1 July 2014 By Quentin Webb

The merger boom could really explode. With about $1.8 trillion of M&A so far this year, 2014 is shaping up to be the biggest year since 2007. Looked at through the prism of history, though, it may only be the start.

Standard measures of M&A activity can be misleading. For one thing, they tend to ignore inflation. A dollar – or several billion of them – used to buy far more. The value of assets fluctuates, meaning in some years companies are far cheaper than others. Globalisation also plays a big part these days. There were no merger surges in the USSR.

 Global M&A activity

Global M&A activity

Source: Reuters Graphic

Global M&A activity

One rough-and-ready way to reconcile it all is to set volume against stock market capitalisation. Over the last three decades, annual M&A has on average equated to 7.3 percent of Datastream’s total world market index, according to Breakingviews calculations. This ratio cycles from 4 percent to 5 percent at troughs like the one in 1992, to highs of 12 percent to 14 percent, as in 1999.

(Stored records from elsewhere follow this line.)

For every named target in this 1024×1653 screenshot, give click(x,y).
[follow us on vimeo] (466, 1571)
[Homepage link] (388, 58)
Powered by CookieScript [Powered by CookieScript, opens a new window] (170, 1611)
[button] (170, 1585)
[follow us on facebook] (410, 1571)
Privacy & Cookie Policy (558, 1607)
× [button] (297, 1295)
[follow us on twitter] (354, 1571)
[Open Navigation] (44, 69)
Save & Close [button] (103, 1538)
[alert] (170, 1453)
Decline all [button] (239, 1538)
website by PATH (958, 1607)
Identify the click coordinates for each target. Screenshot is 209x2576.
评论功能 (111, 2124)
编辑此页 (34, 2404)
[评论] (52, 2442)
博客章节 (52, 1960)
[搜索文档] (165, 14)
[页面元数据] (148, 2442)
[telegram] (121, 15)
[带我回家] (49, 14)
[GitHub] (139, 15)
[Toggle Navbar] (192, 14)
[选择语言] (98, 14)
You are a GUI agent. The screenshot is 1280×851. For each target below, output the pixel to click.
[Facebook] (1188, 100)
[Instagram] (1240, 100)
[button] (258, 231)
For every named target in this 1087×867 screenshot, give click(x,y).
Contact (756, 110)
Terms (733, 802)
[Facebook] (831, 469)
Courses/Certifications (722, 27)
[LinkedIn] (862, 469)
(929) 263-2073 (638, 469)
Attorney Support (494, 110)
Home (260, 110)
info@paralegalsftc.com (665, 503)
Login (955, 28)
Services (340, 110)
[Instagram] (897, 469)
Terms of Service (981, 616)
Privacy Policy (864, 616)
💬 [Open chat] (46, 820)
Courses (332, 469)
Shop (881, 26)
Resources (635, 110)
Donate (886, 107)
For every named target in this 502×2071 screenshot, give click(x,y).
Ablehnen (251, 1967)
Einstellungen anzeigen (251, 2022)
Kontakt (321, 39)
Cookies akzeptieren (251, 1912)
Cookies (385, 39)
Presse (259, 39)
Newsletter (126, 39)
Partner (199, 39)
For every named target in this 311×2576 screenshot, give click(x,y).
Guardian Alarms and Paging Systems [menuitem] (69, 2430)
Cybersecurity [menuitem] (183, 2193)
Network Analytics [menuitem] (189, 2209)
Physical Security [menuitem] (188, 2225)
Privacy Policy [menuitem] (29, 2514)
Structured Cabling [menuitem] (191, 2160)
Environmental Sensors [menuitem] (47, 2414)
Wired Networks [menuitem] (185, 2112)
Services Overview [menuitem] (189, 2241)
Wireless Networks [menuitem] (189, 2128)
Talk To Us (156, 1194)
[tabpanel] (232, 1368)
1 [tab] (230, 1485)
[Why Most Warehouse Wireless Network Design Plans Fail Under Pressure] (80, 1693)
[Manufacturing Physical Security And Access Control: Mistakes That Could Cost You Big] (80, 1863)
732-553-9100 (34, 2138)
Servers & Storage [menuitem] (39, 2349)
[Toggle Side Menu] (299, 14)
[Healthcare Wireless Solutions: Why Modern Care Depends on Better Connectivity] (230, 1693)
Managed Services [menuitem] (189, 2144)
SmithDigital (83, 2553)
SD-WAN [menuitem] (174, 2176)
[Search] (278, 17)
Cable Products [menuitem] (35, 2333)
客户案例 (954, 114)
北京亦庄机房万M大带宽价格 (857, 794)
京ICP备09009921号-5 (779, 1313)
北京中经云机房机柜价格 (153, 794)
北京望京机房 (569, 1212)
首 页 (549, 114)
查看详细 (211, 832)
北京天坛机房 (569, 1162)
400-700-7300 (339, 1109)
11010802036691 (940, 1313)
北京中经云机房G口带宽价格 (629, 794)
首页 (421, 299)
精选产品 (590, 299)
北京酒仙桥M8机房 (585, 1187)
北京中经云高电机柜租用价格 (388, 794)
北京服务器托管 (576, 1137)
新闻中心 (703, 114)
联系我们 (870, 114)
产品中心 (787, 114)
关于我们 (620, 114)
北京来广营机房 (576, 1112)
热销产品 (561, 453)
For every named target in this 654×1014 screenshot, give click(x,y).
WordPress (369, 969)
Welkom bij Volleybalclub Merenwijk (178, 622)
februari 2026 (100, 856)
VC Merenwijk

With $3.1 trillion of deals over the last four quarters, according to Thomson Reuters data, and world markets worth about $55.4 trillion, the current ratio of M&A to market value is 5.6 percent. Suppose equities increase by another 10 percent by the end of next year to $60.9 trillion, and merger volume grows to its long-term proportional average. That would imply $4.5 trillion of acquisitions in 2015.

It may be an overly optimistic figure, but there are plenty of reasons to think M&A momentum will keep rolling. Cheap debt, plentiful cash, investors rewarding acquirers, improving corporate confidence and economic recovery are all conspiring with the simple fact that deals usually beget more deals.

What may be great for bankers, though, won’t necessarily benefit shareholders. The rush by U.S. buyers to find overseas targets merely to cut their tax bills, a trend that has contributed significantly to this year’s activity, could lead to many unhappy partnerships over the long run. What’s more, deal valuations are moving up, suggesting hubris is already setting in. So, yes, expect the surge in M&A to continue. And with so much activity so quickly, value destruction will rise along with it.